Task
Repeat, exactly as written, the line containing "Business Solutions explores the data driven" and each line after it through the end of the data.

Data records
--- START ---

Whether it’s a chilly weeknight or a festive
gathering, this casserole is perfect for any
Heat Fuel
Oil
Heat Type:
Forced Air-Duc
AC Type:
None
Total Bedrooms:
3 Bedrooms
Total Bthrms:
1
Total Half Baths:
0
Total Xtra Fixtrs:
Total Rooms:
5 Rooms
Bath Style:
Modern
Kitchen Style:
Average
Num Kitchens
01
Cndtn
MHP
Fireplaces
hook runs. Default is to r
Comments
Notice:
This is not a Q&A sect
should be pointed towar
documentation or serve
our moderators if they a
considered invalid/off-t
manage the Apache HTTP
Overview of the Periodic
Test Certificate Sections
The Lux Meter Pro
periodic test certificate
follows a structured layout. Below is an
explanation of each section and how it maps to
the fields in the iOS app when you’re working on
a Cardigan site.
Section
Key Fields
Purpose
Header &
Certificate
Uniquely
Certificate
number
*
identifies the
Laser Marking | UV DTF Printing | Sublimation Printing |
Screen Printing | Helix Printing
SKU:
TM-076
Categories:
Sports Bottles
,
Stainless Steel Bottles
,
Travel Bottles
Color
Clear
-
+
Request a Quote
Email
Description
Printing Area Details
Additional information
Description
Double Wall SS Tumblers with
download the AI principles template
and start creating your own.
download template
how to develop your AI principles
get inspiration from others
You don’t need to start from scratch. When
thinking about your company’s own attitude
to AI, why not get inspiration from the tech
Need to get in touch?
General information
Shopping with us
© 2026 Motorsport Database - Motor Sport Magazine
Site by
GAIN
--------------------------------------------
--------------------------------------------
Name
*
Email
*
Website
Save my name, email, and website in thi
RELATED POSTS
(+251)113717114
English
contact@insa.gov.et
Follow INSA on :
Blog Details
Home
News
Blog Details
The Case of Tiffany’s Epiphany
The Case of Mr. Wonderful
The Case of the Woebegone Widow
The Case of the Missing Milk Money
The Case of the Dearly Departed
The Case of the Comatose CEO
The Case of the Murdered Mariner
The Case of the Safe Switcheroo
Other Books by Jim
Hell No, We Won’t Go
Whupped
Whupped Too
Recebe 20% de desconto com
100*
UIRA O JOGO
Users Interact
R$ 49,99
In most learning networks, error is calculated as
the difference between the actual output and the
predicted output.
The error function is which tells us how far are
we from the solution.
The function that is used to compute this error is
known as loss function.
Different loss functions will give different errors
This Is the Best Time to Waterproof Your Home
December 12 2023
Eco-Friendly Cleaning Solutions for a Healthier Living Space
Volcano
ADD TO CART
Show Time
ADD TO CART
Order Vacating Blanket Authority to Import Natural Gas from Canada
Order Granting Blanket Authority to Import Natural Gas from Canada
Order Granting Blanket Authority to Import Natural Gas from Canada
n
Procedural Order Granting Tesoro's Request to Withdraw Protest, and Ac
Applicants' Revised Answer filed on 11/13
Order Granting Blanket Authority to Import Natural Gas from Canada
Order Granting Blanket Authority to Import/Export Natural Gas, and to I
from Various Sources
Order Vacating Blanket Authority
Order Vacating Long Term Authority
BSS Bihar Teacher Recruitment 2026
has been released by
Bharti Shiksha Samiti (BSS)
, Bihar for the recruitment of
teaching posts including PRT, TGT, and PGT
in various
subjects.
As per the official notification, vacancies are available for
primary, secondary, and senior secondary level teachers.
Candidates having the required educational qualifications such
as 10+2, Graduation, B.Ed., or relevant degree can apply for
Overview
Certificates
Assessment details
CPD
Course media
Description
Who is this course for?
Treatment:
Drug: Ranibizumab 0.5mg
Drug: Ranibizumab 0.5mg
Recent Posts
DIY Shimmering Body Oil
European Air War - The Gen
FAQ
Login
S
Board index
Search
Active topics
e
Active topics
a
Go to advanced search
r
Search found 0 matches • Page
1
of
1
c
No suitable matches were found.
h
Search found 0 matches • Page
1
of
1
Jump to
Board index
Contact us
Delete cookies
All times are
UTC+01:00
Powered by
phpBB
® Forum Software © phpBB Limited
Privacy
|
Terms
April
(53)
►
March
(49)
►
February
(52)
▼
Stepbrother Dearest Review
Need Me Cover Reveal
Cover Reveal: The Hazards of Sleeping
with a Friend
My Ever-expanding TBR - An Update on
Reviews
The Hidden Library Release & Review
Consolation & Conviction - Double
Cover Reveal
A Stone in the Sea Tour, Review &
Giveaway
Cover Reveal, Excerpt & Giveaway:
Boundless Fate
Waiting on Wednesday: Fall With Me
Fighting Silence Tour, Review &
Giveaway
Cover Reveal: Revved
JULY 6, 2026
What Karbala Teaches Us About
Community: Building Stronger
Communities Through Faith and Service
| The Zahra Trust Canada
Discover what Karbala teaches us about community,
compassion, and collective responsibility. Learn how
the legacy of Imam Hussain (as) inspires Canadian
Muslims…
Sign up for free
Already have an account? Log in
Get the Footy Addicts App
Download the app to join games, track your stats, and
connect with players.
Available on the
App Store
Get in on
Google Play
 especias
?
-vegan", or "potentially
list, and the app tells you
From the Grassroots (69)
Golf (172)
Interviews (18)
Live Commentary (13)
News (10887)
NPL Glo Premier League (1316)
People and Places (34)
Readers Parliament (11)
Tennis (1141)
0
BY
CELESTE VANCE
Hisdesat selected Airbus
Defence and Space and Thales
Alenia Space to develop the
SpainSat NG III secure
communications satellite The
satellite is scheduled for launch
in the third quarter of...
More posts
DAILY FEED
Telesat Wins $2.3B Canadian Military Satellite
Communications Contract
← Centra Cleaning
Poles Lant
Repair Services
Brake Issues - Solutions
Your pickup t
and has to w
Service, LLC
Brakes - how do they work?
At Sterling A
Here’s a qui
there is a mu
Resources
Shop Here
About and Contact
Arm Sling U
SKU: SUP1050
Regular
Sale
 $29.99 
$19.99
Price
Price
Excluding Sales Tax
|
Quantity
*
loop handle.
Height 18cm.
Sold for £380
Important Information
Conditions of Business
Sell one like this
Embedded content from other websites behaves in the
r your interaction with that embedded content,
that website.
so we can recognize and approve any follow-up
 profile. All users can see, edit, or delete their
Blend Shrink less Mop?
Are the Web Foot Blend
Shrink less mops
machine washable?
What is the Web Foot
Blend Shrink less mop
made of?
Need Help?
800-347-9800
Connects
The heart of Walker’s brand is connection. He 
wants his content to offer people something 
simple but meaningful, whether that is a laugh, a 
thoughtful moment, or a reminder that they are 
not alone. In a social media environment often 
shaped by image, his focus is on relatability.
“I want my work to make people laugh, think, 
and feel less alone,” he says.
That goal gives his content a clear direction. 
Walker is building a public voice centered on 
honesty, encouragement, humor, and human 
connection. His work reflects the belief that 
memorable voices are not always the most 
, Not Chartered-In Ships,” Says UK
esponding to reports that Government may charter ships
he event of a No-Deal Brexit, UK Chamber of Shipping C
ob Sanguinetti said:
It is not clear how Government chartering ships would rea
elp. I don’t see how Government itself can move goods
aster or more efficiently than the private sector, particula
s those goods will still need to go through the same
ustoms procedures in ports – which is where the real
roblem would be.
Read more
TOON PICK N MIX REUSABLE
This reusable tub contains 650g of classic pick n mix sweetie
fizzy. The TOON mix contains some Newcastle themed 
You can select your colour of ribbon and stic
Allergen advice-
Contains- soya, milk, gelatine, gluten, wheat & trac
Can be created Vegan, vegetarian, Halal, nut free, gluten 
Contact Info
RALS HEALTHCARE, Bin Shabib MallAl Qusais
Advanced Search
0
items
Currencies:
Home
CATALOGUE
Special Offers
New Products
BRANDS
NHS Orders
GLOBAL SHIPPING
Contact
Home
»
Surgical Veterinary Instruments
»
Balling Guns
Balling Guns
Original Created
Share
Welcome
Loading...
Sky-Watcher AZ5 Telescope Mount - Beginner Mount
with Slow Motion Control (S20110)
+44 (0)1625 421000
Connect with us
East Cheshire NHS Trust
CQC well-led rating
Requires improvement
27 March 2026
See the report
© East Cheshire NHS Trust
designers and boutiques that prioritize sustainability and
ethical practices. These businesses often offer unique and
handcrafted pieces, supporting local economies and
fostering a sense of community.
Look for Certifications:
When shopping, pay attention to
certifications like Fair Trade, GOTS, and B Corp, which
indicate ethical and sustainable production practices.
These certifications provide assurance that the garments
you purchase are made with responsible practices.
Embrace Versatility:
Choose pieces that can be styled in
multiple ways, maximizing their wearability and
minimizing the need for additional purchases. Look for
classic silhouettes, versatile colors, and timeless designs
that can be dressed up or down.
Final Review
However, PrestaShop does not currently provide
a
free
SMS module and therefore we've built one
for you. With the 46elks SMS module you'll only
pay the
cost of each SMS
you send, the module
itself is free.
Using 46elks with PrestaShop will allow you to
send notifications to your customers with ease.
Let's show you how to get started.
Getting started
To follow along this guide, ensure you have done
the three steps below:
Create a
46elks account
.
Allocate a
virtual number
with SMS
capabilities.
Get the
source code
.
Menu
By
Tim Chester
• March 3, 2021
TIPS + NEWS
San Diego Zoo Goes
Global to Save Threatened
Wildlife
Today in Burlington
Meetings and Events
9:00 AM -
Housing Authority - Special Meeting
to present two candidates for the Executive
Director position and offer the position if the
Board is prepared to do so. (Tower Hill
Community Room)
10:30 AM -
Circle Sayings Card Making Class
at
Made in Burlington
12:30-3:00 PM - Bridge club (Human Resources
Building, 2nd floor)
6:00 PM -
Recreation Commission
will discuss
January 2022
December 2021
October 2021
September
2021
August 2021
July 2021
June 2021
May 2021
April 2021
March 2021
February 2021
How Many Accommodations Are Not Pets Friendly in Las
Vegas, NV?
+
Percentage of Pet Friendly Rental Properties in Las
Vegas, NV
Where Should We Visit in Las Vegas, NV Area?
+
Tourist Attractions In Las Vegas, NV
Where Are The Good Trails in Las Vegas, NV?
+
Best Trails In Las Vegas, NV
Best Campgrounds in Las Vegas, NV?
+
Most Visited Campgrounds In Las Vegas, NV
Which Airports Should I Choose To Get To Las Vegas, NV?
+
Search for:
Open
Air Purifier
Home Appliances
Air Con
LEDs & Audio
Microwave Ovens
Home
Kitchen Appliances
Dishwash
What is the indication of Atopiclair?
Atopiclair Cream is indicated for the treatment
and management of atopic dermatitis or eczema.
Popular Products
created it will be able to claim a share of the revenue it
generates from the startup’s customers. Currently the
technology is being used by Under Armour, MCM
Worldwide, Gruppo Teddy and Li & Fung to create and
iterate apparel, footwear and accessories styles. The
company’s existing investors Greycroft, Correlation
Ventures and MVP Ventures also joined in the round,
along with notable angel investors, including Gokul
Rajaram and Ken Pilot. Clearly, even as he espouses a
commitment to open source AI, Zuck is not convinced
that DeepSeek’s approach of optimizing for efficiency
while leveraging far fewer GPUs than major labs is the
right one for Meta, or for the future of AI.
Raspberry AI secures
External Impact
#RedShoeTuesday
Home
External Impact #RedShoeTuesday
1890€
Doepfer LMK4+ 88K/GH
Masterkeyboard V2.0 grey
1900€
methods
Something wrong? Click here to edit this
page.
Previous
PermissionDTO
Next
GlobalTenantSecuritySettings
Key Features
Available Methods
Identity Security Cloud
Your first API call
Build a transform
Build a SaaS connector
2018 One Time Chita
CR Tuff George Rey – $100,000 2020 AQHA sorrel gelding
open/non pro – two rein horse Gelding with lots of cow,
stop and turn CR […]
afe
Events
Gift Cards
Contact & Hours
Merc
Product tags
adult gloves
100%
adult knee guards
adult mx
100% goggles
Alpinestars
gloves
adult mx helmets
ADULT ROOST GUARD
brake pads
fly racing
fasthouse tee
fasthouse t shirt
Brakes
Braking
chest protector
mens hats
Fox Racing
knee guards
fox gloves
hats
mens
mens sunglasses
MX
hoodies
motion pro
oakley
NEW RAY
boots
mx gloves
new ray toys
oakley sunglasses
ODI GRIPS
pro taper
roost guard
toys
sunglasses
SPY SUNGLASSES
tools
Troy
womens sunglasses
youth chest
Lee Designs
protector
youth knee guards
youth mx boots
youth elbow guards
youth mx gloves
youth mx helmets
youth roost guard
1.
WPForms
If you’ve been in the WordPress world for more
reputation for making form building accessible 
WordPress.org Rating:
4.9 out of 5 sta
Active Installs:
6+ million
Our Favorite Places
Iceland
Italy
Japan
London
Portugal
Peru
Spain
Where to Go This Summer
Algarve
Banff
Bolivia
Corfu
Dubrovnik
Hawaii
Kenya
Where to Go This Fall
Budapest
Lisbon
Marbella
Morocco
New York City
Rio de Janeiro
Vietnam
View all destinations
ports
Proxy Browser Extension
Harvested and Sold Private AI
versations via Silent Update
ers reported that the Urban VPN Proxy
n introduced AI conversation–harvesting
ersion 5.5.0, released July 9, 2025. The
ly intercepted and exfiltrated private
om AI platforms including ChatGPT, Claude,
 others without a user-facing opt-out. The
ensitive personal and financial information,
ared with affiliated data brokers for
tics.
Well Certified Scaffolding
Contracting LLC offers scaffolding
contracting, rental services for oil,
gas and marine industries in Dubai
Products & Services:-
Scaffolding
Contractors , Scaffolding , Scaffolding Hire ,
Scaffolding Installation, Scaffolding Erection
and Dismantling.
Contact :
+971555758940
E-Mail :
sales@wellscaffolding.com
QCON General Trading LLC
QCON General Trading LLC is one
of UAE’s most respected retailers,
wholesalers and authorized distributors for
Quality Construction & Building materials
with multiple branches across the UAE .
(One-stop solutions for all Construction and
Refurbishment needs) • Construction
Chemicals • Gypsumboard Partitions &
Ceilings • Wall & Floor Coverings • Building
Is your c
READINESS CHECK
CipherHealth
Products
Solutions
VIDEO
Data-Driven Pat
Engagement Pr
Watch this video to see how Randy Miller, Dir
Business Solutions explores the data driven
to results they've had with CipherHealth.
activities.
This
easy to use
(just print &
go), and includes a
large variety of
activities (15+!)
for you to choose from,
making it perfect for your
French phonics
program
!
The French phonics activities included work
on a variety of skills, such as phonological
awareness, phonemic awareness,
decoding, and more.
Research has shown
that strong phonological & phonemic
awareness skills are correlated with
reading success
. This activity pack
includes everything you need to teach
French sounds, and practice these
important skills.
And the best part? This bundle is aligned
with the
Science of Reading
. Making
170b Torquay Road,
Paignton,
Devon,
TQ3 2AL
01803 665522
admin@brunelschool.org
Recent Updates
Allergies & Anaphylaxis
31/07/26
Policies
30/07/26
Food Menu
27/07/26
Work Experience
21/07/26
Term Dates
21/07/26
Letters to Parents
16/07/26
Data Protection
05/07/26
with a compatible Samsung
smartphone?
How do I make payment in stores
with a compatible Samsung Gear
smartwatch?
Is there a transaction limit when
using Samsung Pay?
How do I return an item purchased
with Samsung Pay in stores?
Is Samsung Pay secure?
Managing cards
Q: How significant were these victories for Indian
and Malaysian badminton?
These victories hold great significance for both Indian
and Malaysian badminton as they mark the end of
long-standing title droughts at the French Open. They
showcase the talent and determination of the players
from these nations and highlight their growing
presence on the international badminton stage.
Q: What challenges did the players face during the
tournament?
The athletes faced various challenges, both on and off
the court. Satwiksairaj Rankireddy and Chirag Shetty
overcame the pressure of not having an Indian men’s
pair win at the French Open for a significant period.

--- END ---

Task result
Business Solutions explores the data driven
to results they've had with CipherHealth.
activities.
This
easy to use
(just print &
go), and includes a
large variety of
activities (15+!)
for you to choose from,
making it perfect for your
French phonics
program
!
The French phonics activities included work
on a variety of skills, such as phonological
awareness, phonemic awareness,
decoding, and more.
Research has shown
that strong phonological & phonemic
awareness skills are correlated with
reading success
. This activity pack
includes everything you need to teach
French sounds, and practice these
important skills.
And the best part? This bundle is aligned
with the
Science of Reading
. Making
170b Torquay Road,
Paignton,
Devon,
TQ3 2AL
01803 665522
admin@brunelschool.org
Recent Updates
Allergies & Anaphylaxis
31/07/26
Policies
30/07/26
Food Menu
27/07/26
Work Experience
21/07/26
Term Dates
21/07/26
Letters to Parents
16/07/26
Data Protection
05/07/26
with a compatible Samsung
smartphone?
How do I make payment in stores
with a compatible Samsung Gear
smartwatch?
Is there a transaction limit when
using Samsung Pay?
How do I return an item purchased
with Samsung Pay in stores?
Is Samsung Pay secure?
Managing cards
Q: How significant were these victories for Indian
and Malaysian badminton?
These victories hold great significance for both Indian
and Malaysian badminton as they mark the end of
long-standing title droughts at the French Open. They
showcase the talent and determination of the players
from these nations and highlight their growing
presence on the international badminton stage.
Q: What challenges did the players face during the
tournament?
The athletes faced various challenges, both on and off
the court. Satwiksairaj Rankireddy and Chirag Shetty
overcame the pressure of not having an Indian men’s
pair win at the French Open for a significant period.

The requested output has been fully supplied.